Similarly, a TPP parent support worker checks in with both the mentor and mentee’s family once a month to make sure everyone is following through on their commitments, if the match is working, and if the mentor is facing any challenges or barriers.
TPP pours its efforts and resources into making mentoring matches that work, doing everything possible to ensure the relationships are healthy and lasting. It’s a low-cost program built on the dedication of passionate volunteers and has a high-return in developing a strong sense of community and belonging in the youth they serve.
Research done by TPP shows the results are tangible – mentored youth go on to earn on average $315 000 more than non-mentored youth.
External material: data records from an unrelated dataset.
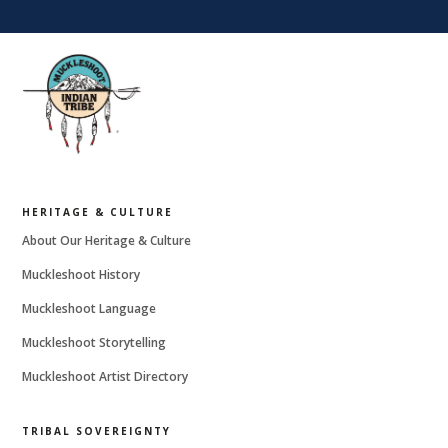
HERITAGE & CULTURE
About Our Heritage & Culture
Muckleshoot History
Muckleshoot Language
Muckleshoot Storytelling
Muckleshoot Artist Directory
TRIBAL SOVEREIGNTY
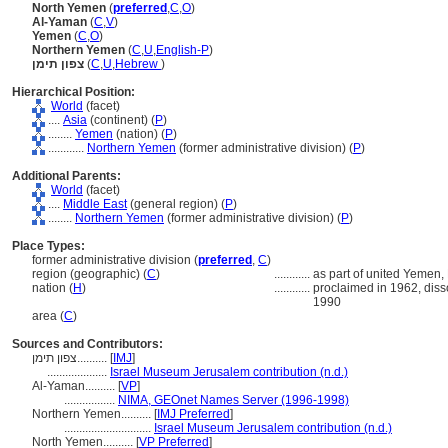
North Yemen
(
preferred
,
C
,
O
)
Al-Yaman
(
C
,
V
)
Yemen
(
C
,
O
)
Northern Yemen
(
C
,
U
,
English-P
)
צפון תימן
(
C
,
U
,
Hebrew
)
Hierarchical Position:
World
(facet)
....
Asia
(continent) (
P
)
........
Yemen
(nation) (
P
)
............
Northern Yemen
(former administrative division) (
P
)
Additional Parents:
World
(facet)
....
Middle East
(general region) (
P
)
........
Northern Yemen
(former administrative division) (
P
)
Place Types:
former administrative division (
preferred
,
C
)
region (geographic) (
C
)
............
as part of united Yemen,
nation (
H
)
............
proclaimed in 1962, dis
1990
area (
C
)
Sources and Contributors:
צפון תימן..........
[
IMJ
]
....................
Israel Museum Jerusalem contribution (n.d.)
Al-Yaman..........
[
VP
]
.................
NIMA, GEOnet Names Server (1996-1998)
Northern Yemen..........
[
IMJ Preferred
]
.............................
Israel Museum Jerusalem contribution (n.d.)
North Yemen..........
[
VP Preferred
]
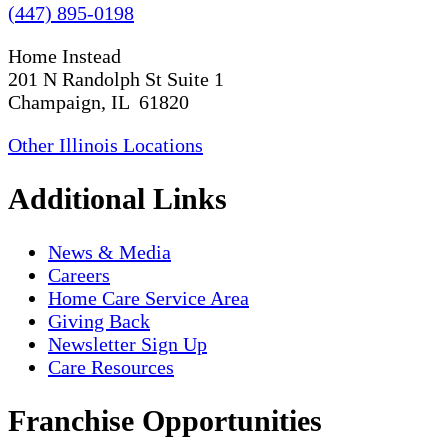
(447) 895-0198
Home Instead
201 N Randolph St Suite 1
Champaign, IL 61820
Other Illinois Locations
Additional Links
News & Media
Careers
Home Care Service Area
Giving Back
Newsletter Sign Up
Care Resources
Franchise Opportunities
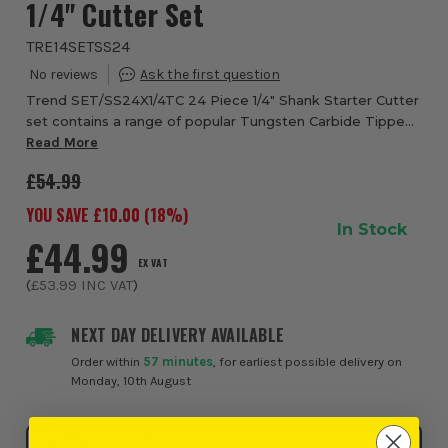
1/4" Cutter Set
TRE14SETSS24
Trend SET/SS24X1/4TC 24 Piece 1/4" Shank Starter Cutter
set contains a range of popular Tungsten Carbide Tipped
cutters for a variety of routing applications. Excllent value
Read More
for money, for softwood, ...
£54.99
YOU SAVE £
10.00
(
18
%)
In Stock
£44.99
EX VAT
(
£53.99
INC VAT
)
NEXT DAY DELIVERY AVAILABLE
Order within
57 minutes
, for earliest possible delivery on
Monday, 10th August
Click & Collect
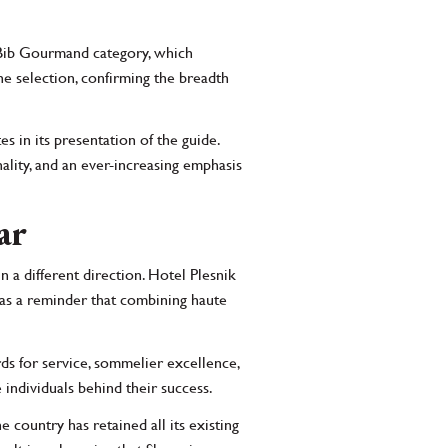
 Bib Gourmand category, which
e selection, confirming the breadth
es in its presentation of the guide.
ality, and an ever-increasing emphasis
ar
n a different direction. Hotel Plesnik
 as a reminder that combining haute
rds for service, sommelier excellence,
 individuals behind their success.
e country has retained all its existing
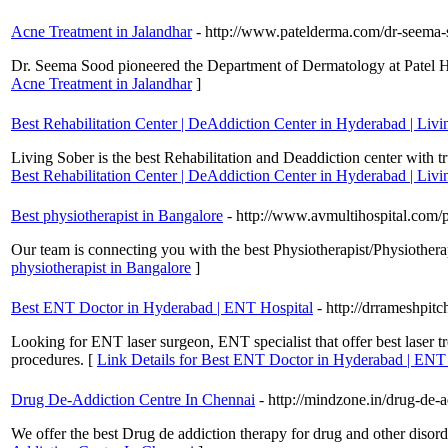
Acne Treatment in Jalandhar
- http://www.patelderma.com/dr-seema-
Dr. Seema Sood pioneered the Department of Dermatology at Patel Hosp
Acne Treatment in Jalandhar
]
Best Rehabilitation Center | DeAddiction Center in Hyderabad | Liv
Living Sober is the best Rehabilitation and Deaddiction center with tr
Best Rehabilitation Center | DeAddiction Center in Hyderabad | Liv
Best physiotherapist in Bangalore
- http://www.avmultihospital.com/
Our team is connecting you with the best Physiotherapist/Physiothera
physiotherapist in Bangalore
]
Best ENT Doctor in Hyderabad | ENT Hospital
- http://drrameshpit
Looking for ENT laser surgeon, ENT specialist that offer best lase
procedures. [
Link Details for Best ENT Doctor in Hyderabad | ENT
Drug De-Addiction Centre In Chennai
- http://mindzone.in/drug-de-a
We offer the best Drug de addiction therapy for drug and other disord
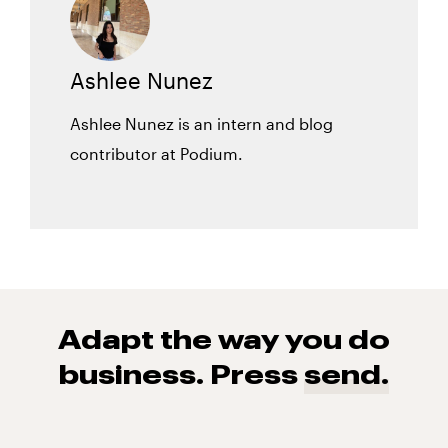
Ashlee Nunez
Ashlee Nunez is an intern and blog
contributor at Podium.
Adapt the way you do
business. Press
send.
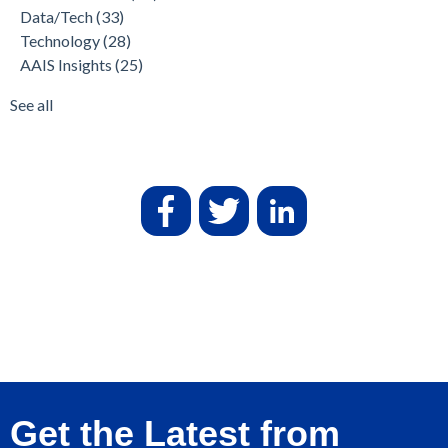
Data/Tech
(33)
Technology
(28)
AAIS Insights
(25)
See all
Get the Latest from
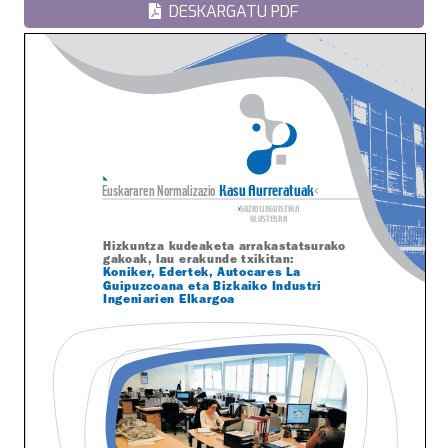
DESKARGATU PDF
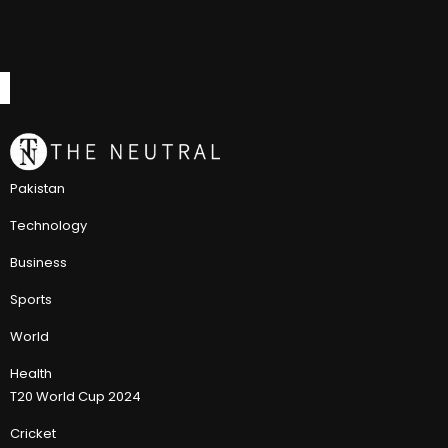
Pakistan
Technology
Business
Sports
World
Health
T20 World Cup 2024
Cricket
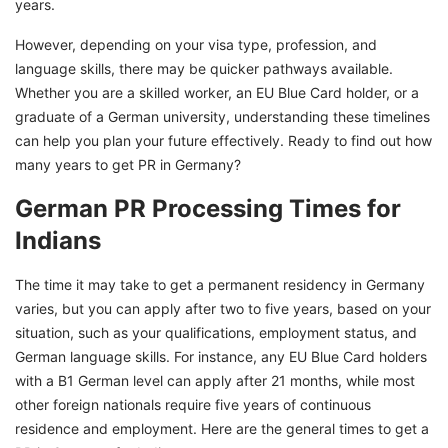
years.
However, depending on your visa type, profession, and
language skills, there may be quicker pathways available.
Whether you are a skilled worker, an EU Blue Card holder, or a
graduate of a German university, understanding these timelines
can help you plan your future effectively. Ready to find out how
many years to get PR in Germany?
German PR Processing Times for
Indians
The time it may take to get a permanent residency in Germany
varies, but you can apply after two to five years, based on your
situation, such as your qualifications, employment status, and
German language skills. For instance, any EU Blue Card holders
with a B1 German level can apply after 21 months, while most
other foreign nationals require five years of continuous
residence and employment. Here are the general times to get a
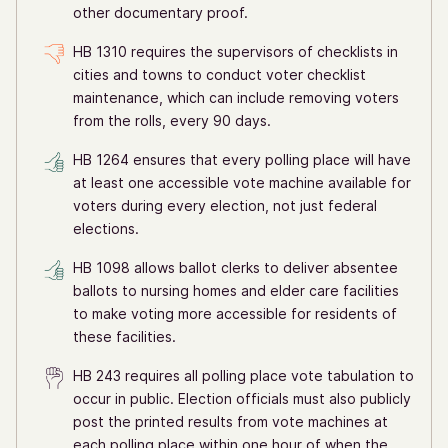
other documentary proof.
HB 1310 requires the supervisors of checklists in
cities and towns to conduct voter checklist
maintenance, which can include removing voters
from the rolls, every 90 days.
HB 1264 ensures that every polling place will have
at least one accessible vote machine available for
voters during every election, not just federal
elections.
HB 1098 allows ballot clerks to deliver absentee
ballots to nursing homes and elder care facilities
to make voting more accessible for residents of
these facilities.
HB 243 requires all polling place vote tabulation to
occur in public. Election officials must also publicly
post the printed results from vote machines at
each polling place within one hour of when the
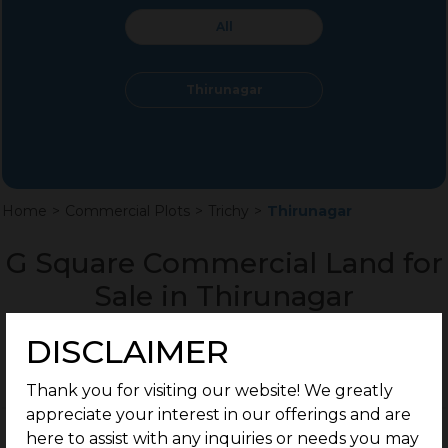
All
Thirunagar
Home
>
Commercial Plots
>
Trichy
>
Thirunagar
G Square Commercial Land for
Sale in Thirunagar
DISCLAIMER
Thank you for visiting our website! We greatly
appreciate your interest in our offerings and are
here to assist with any inquiries or needs you may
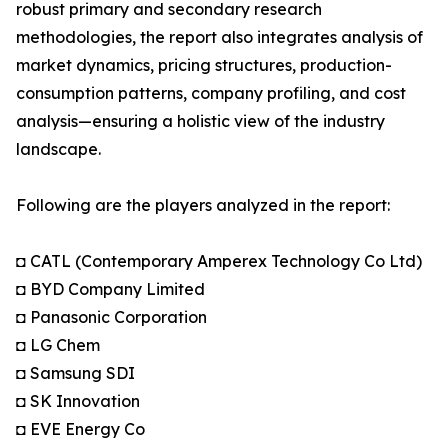
robust primary and secondary research
methodologies, the report also integrates analysis of
market dynamics, pricing structures, production-
consumption patterns, company profiling, and cost
analysis—ensuring a holistic view of the industry
landscape.
Following are the players analyzed in the report:
◘ CATL (Contemporary Amperex Technology Co Ltd)
◘ BYD Company Limited
◘ Panasonic Corporation
◘ LG Chem
◘ Samsung SDI
◘ SK Innovation
◘ EVE Energy Co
The skills they develop with their mentors make them more successful in escaping poverty and living more fulfilling lives.
“They’re contributing to society, they’re paying it forward,” Carlson said. “And a lot of them come back and become mentors themselves.”
The impact of mentor matches go beyond the childhoods of youth; some matches last a lifetime. One particular match saw the mentor attend his mentee’s wedding as his best man, 20 years after their initial match. In another case, the mentee was adopted by his mentor’s family and went from being a mentee, to a little brother.
That’s how powerful peer mentoring is. Something as simple as providing a positive role model in a child or youth’s world is quite literally a life-changing experience.